From almost a century later, we have a violin concerto by Cuban-born José Silvestre de los Dolores White Lafitte. His father was a white French businessman, and his mother was Afro-Cuban. The indefatigable touring virtuoso pianist Louis Moreau Gottschalk accompanied White in his debut at 18, when he played a fantasy on themes from Rossini’s William Tell plus a couple of his own compositions. Gottschalk encouraged the young man to study further in Paris, and raised the money to send him there. As if that was not remarkable enough, White bested sixty rival applicants to the Paris Conservatoire to study with the leading violinist of the day, Jean-Delphin Alard. At twenty, he won the Prix de Rome in violin. His tours in Europe, the Caribbean, South America and Mexico made him famous. Rossini himself wrote him a letter of praise: the French violin school should be proud of his ‘elegance, (the) brilliance […] (and) qualities’.

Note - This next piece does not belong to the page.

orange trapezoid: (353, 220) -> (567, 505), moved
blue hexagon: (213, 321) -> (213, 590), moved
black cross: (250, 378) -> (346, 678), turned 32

These qualities are obvious in the violin concerto, which begins with a haunting theme. What a critic wrote of the première given by White himself is no surprise: ‘there was not a single superfluous note in the entire concerto nor any that were included merely to show off’. The second theme, equally satisfying, flows melodiously towards the movement’s close. The second slow movement has animated sections which further show that the concerto makes serious demands on the soloist’s abilities. The finale is in the popular Gypsy-like mode, with the kind of flamboyant violin pyrotechnics late 19th-century audiences loved. I bet it went down a storm, so why was it only in 1975 that it received its first recording? That seems to be the only one before the present version; try as I might, I could not find others. I hope that other violinists take it up. It is a more-than-deserving inclusion in any violinist’s repertoire.

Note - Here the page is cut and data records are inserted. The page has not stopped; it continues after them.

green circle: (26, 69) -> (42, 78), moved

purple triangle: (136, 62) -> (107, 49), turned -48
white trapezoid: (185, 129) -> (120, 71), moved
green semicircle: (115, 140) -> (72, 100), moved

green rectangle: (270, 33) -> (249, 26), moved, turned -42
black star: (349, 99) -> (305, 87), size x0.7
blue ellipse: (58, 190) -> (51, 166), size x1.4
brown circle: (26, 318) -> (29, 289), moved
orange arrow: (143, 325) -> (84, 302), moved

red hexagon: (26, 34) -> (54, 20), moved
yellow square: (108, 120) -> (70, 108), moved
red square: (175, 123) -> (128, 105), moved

Samuel Coleridge-Taylor’s fairly well known Romance is yet another persuasive example of Black composers’ ability to write fine music. There have been recordings better than this one – the orchestral accompaniment lacks the heft that others have achieved – but that is not a reason to pass up this important disc. Full of luscious harmonies, the Romance never outstays its welcome. It reminds us that we should seek out more of this outstanding composer’s works to play and enjoy.
A work which might have completed the disc was the Concerto No 4 by Le Chevalier de Meude-Monpas, which Rachel Barton-Pine has also recorded. It has turned out, however, that he was not Black. Instead, the programme includes Rachel Barton Pine’s recent recording of US composer Florence Price’s concerto. Price’s black, white and Native American heritage makes her a true personification of her country’s diversity, and her music is now enjoying a renaissance. The short concerto – recorded a few times recently – could also easily be considered a romance or rhapsody. It is full of sumptuous melodies, and never fails to please. It is uncomplicated and straightforward, and very easy on the ear.

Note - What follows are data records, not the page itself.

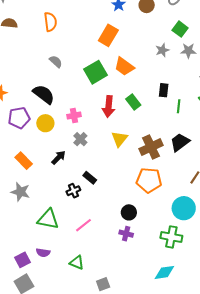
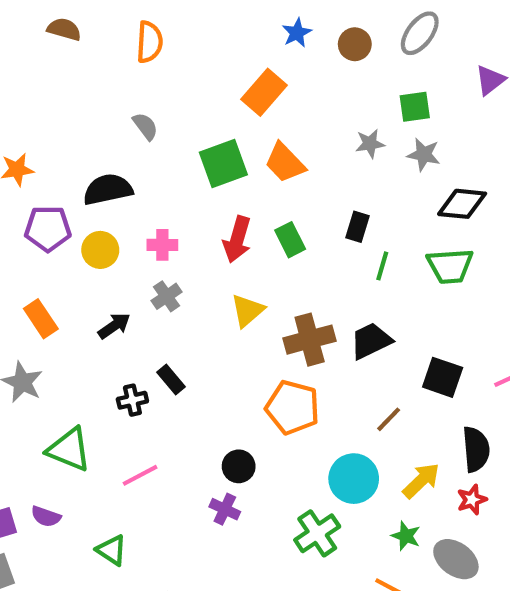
green square: (180, 29) -> (415, 107), turned 35
black semicircle: (44, 94) -> (108, 189), turned -60
green cross: (171, 237) -> (317, 533), turned 35

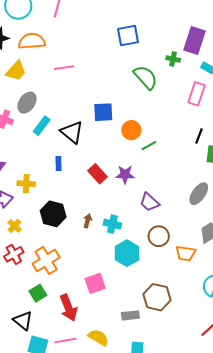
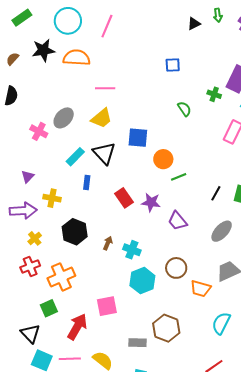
blue square: (128, 36) -> (173, 65), size x0.7
yellow trapezoid: (16, 71) -> (102, 118), moved
green semicircle: (146, 77) -> (184, 109), size x0.6
cyan rectangle: (42, 126) -> (75, 157), moved
black line: (199, 136) -> (216, 193), moved
purple trapezoid: (149, 202) -> (177, 221), moved
red arrow: (68, 308) -> (77, 327), turned -136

The pioneering work of people like Rachel Barton Pine allows the music by Black composers to be heard more and more often. She is a deeply committed and highly talented artist. Her infectious delight in bringing these works to the notice of the listening public is obvious. In respect of the first two works, the disc has lost none of its ground-breaking importance – and there are enough works by Black composers to keep her and like-minded people busy. Bring them on!